1.im getting married in 6 months time
2.i told my very few ‘friends’ about it a yr and half ago
3.my wedding is in jamaica
4.last couple of months i have had ALL of my friends drop out in coming to my wedding so now i have none coming
5.one of my friends parents wont let her……the woman is 25 for heavens sake!
6. the other one cant afford it now cos she lost her job which i totally understand.
7.the other 3 started goign on all funny saying they dnt thinik they can make it cos its expensive (these 3 were the ones saying they would definatly come)…..guess what i just found out??? right now they are in jamaica…..i wasnt even told they were going i found out on facebook cs one of their baby dads was angry at her for not telling him he was going…so now i know y i havnt been able to get through….and i know it was on purpose cos i spoke to her apparently the day before she left!
8.my fiance as no problem with his guest list he even cut his one way down to match mine…..so embarrasing i feel like a loner.
9. i dont have a best friend i can just call up and speak to.

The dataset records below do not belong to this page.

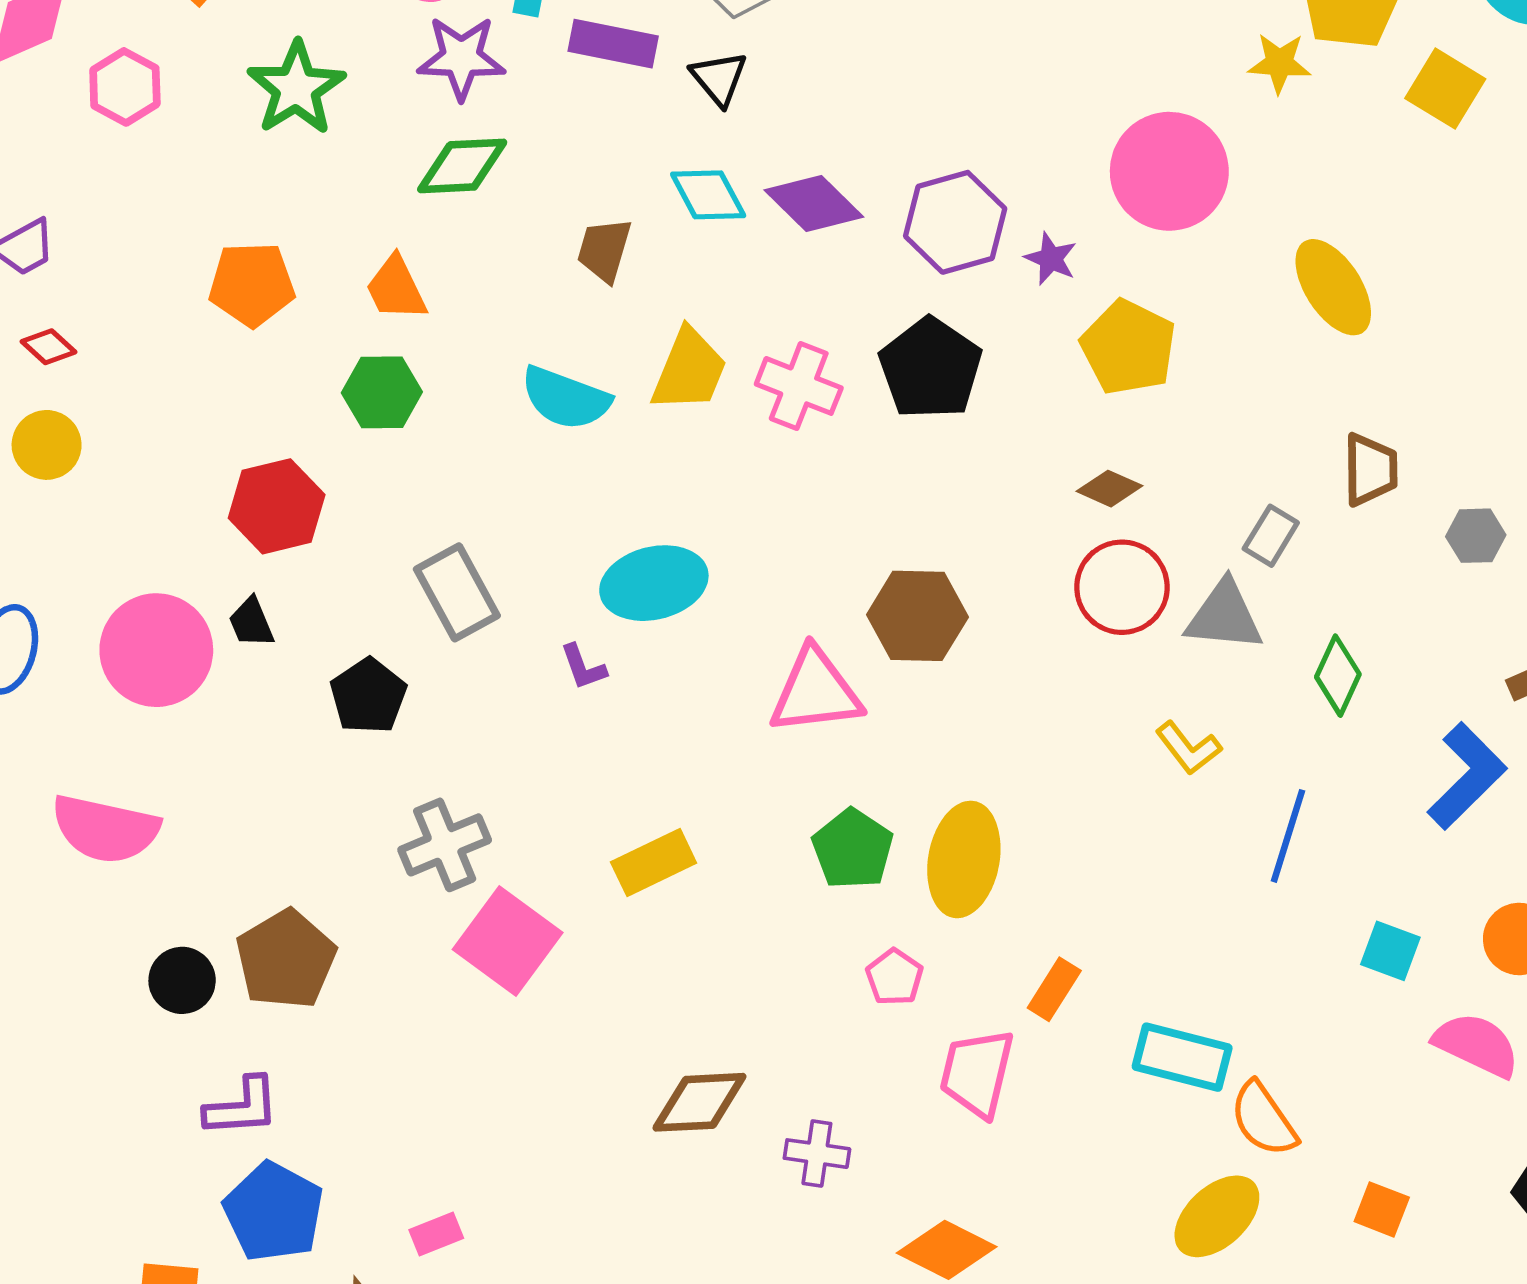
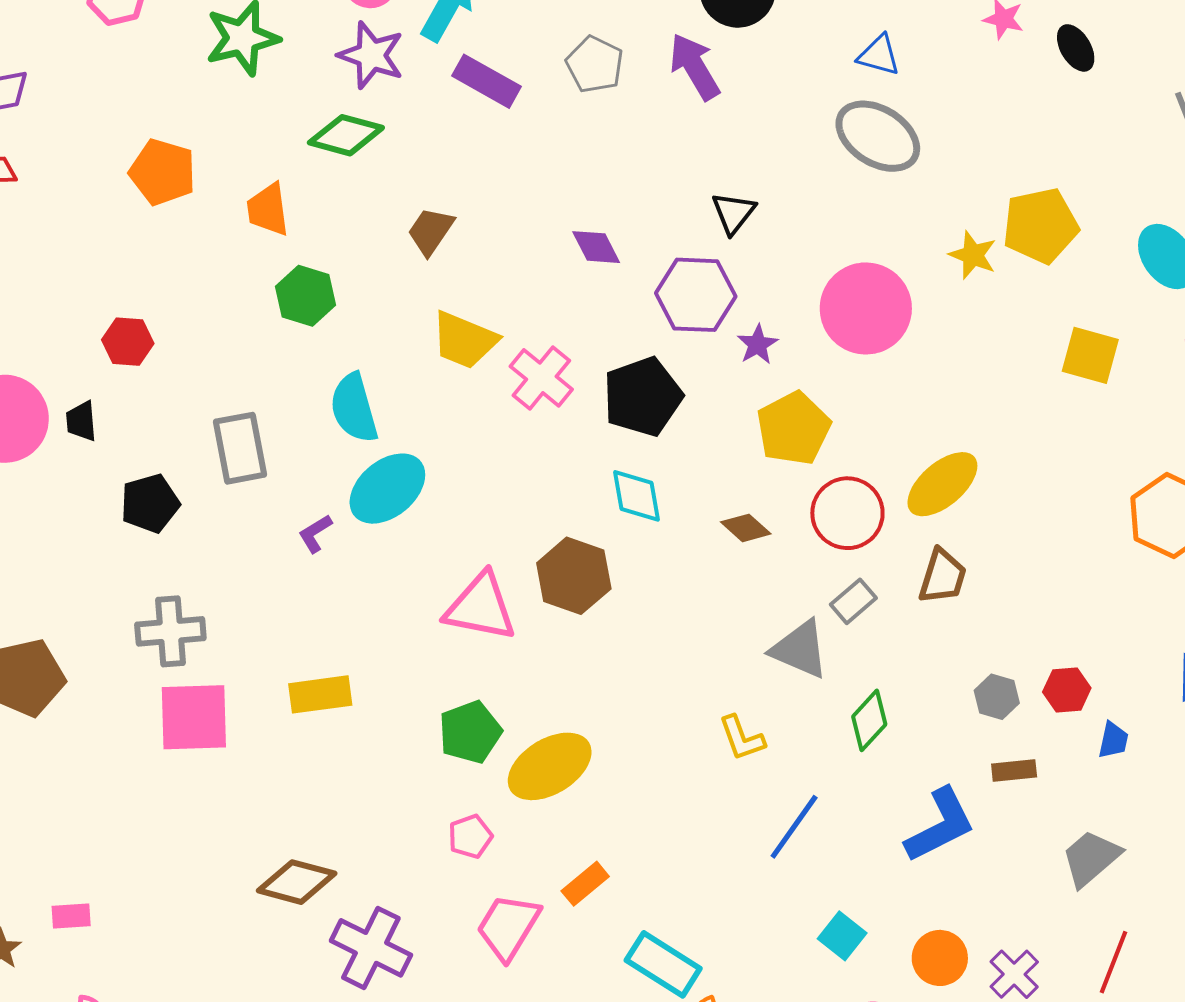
black triangle: (719, 78) -> (734, 213), moved
yellow square: (1445, 89) -> (1090, 355), moved, turned -34
cyan diamond: (708, 195) -> (636, 496), moved
purple diamond: (814, 203) -> (596, 247), size x0.7
yellow ellipse: (1333, 287) -> (942, 484), moved, turned 64
yellow trapezoid: (689, 370) -> (464, 340), turned 72
green hexagon: (382, 392) -> (305, 296), moved
cyan semicircle: (566, 398) -> (354, 408), moved, turned 36
red hexagon: (277, 506) -> (128, 342), size x0.7
gray hexagon: (1476, 536) -> (997, 697), moved
cyan ellipse: (654, 583) -> (387, 489), turned -44
red circle: (1122, 587) -> (847, 513), moved
purple L-shape: (583, 667) -> (315, 533), turned 60
yellow ellipse: (964, 859) -> (550, 766), turned 30
pink square: (508, 941) -> (194, 717), turned 34
purple cross: (817, 1154) -> (371, 948), size x1.6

I really feel as though everyone has that close friend plus friends they can chill and hang with but i do not.
10.the only best friend i had was back in school and that was 7 yrs ago and we really dont talk much anymore cs when she wen college and uni she really distanced herself away from me.
am i really a person no one wants to be friends with?
feel really s***ty right now.
i have no MOH no brides maids anymore….
im ment to have a blessing when i come back from jamaica but to be honest i dnt feel like inviting those people who call themselves ‘friends’, i feel so betrayed.
All i ask for is just that one female friend who i can really say yeah she is my friend.
im always there for others…..but when it comes to me i have no one.